Jazz (s) à Trois-Palis 2023 #1

Impérial quartet – « All Indians ? » – 15 septembre – 17h – foyer communal à Trois-Palis.

Joachim Florent, contrebasse

Gérald Chevillon, saxs

Damien Sabatier, saxs

Antonin Leymarie, batterie

Démarrage en swing spartiate, la batterie déterminée se marie aisément au tempo de la contrebasse, l’incrustation des saxs balance un souffle gourmand, aux saveurs épicées, les chants tour à tour entremêlés et parallèles ; ça n’est que le début d’une course effrénée, maracas métalliques pour le battement un peu satanique, la contrebasse de Joachim Florent sillonnant l’ouvrage. La transe amplifie le rythme, folie organisée d’où jaillit la voix violoneuse aux pulsations cardiaques. Les uns renvoient aux autres avec souplesse et sensualité, tout s’envole nous avec, emportés dans ce riche et joyeux tourbillon collectif.

La batterie d’Antonin Leymarie roucoule de plaisir, les saxs s’entendent harmonieusement pour la joie de conciliabules ludiques :  les deux musiciens font chanter leurs instruments, dansent avec eux, leur redonnent leurs gammes, les chatouillant pour les écouter chatoyer. Le plaisir du plaisir !…

L’espace se remplit de musique, pleinement et pousse le son jusqu’à entendre sa jouissance – et je reste polie.

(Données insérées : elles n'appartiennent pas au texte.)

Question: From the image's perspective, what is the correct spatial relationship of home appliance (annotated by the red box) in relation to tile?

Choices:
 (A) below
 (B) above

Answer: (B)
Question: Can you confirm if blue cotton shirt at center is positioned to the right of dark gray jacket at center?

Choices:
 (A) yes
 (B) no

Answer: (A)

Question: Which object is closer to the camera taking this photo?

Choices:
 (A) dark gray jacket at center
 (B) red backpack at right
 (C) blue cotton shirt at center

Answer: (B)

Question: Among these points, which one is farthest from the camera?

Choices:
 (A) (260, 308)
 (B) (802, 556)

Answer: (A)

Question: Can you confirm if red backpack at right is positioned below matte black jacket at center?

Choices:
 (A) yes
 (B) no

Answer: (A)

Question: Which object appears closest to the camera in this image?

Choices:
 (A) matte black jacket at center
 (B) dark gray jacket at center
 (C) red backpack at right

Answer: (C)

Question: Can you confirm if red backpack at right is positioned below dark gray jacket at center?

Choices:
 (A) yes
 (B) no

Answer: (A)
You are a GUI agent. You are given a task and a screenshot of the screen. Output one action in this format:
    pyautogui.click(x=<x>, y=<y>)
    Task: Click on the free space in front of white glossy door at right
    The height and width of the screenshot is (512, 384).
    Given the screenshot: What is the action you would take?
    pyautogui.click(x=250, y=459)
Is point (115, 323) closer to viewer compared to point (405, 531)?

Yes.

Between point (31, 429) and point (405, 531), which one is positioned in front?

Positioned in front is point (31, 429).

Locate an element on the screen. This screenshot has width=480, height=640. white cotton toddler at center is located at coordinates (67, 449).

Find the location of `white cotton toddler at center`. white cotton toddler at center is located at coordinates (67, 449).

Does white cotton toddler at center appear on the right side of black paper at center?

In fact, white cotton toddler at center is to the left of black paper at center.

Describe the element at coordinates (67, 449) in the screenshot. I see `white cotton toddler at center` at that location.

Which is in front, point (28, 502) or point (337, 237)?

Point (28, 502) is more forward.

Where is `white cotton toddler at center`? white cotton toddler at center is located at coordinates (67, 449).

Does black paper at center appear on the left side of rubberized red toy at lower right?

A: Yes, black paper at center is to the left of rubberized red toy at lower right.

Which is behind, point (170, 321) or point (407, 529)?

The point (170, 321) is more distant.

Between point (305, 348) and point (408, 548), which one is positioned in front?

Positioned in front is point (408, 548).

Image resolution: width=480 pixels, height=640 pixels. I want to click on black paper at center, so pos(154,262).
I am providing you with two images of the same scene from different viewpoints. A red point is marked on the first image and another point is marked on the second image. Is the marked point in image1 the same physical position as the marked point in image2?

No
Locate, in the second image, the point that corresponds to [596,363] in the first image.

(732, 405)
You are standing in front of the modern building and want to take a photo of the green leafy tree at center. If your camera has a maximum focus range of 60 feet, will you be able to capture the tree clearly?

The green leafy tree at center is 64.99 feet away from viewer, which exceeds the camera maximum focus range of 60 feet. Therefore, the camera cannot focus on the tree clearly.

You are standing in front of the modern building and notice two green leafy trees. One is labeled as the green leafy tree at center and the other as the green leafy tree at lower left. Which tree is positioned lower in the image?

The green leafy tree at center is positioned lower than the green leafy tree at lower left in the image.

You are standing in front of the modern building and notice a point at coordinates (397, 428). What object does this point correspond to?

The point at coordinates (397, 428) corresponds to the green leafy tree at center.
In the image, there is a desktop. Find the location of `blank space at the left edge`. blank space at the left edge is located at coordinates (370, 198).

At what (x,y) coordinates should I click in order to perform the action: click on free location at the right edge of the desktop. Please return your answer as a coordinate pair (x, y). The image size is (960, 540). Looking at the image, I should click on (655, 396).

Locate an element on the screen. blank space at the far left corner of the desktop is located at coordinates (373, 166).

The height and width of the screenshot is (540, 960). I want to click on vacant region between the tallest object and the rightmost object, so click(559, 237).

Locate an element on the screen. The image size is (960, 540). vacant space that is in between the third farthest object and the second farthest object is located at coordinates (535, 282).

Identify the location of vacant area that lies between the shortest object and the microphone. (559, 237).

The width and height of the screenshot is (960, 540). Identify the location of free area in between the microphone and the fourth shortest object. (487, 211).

Quelques clochettes entrent dans une sorte de danse rituelle avec la batterie en percussion, et les saxs se balkanisent toujours généreux dans leurs envolées mais soucieux d’alterner avec dextérité puissance, tonicité, et douceur hypnotisante d’ailleurs… Il semblerait que le sax soprano soulève un serpent ; la respiration circulaire est nécessaire pour les circonvolutions, et la puissance du quartet est intelligente. Nous sommes totalement embarqués dans leurs somptueuses turbulences. Quant à l’accalmie, elle laisse un bel écho de cet ouragan fantastique, ode ou remerciements aux éléments déchaînés ou bien soif délicate d’en re-découdre avec la fureur musicale.

Trois d’entre eux laissent place aux éclairs de tam-tam afro de la batterie pendant que le tambourin se met à encourager Antonin Leymarie, au toujours plus que celui-ci s’empresse d’honorer.

Le sax s’enroule comme une une liane enjoleuse et dévorante sur le morceau, on voit les pousses l’enlacer engageant les trois autres musiciens à suivre ses lacets, le sax de Gérald Chevillon alors plus désespéré lance une élégie, le son s’y prête bien sûr, saveurs, sucs.

Les saxs se marient à merveille, douces polyphonies pour une sorte de ballade, et la finesse du sillon tracé par la contrebasse les éclaire.

La scansion de la batterie est le lieu d’une cérémonie que les trois chants des autres musiciens célèbrent. Ils en extirpent tous un frémissement, un pouls frêle et curieux, la vie qui irradierait de plus en plus fort, soulevant les artères.

Frôlement métallique d’élytres, le sax de Damien Sabatier s’insurge, un brin fondeur, vite rattrapé par le compagnon de route, il double aussi en même temps l’instrument par son sopranino, un souffle pour deux voix : le sax de Gérald Chevillon frétille et appelle à son tour le duo. Ils nous entraînent tous dans une fanfare virevoltante, chaos cahotant en final, toujours en contre-temps bien sûr, tempo maintenu, délicieuse et apparente cacophonie !

Encore une ballade insolite, à trois pieds, une contrebasse aux assauts arrondis, mais pour commencer, parce qu’en émerge ensuite une nouvelle transe, danse rituelle chamanique, l’instrument en témoignerait, inquiétant, intrigant…

Réveillez les morts, agitez les âmes, sortez vos os de leur poussière, dansez, exorcisez, nom de D. Terre ocre, poussières ancestrales, procession d’outre-tombe, hymne à la vie, en fait ! Fête des sens, melting pot new orleans… Feu d’artifice permanent, en quelque sorte bien conscient de son éventail arc-en-ciel, de ses nuances colorées.